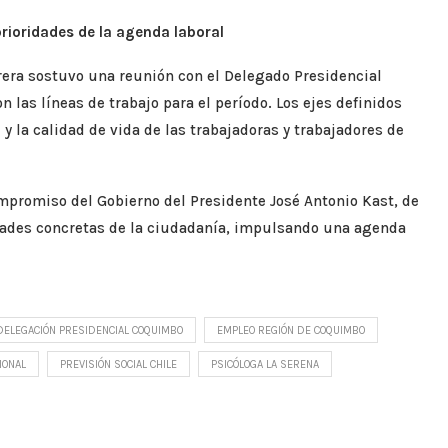
prioridades de la agenda laboral
rrera sostuvo una reunión con el Delegado Presidencial
on las líneas de trabajo para el período. Los ejes definidos
 y la calidad de vida de las trabajadoras y trabajadores de
ompromiso del Gobierno del Presidente José Antonio Kast, de
idades concretas de la ciudadanía, impulsando una agenda
DELEGACIÓN PRESIDENCIAL COQUIMBO
EMPLEO REGIÓN DE COQUIMBO
IONAL
PREVISIÓN SOCIAL CHILE
PSICÓLOGA LA SERENA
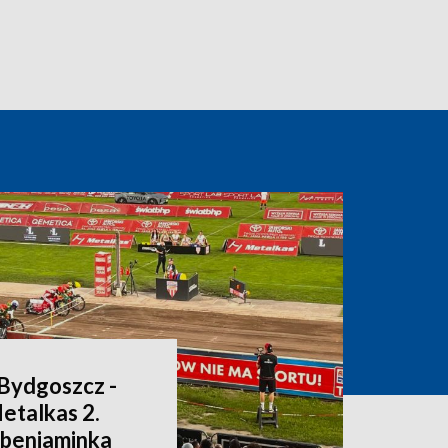
Bydgoszcz -
Metalkas 2.
ł beniaminka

···

• [ACTION ITEM]:
Verbatim copy, pictures excluded: output the lines from the first line of the records above through the line containing "DELEGACIÓN PRESIDENCIAL COQUIMBO".

• [SOLUTION TO THIS TASK]:
prioridades de la agenda laboral
rrera sostuvo una reunión con el Delegado Presidencial
on las líneas de trabajo para el período. Los ejes definidos
 y la calidad de vida de las trabajadoras y trabajadores de
ompromiso del Gobierno del Presidente José Antonio Kast, de
idades concretas de la ciudadanía, impulsando una agenda
DELEGACIÓN PRESIDENCIAL COQUIMBO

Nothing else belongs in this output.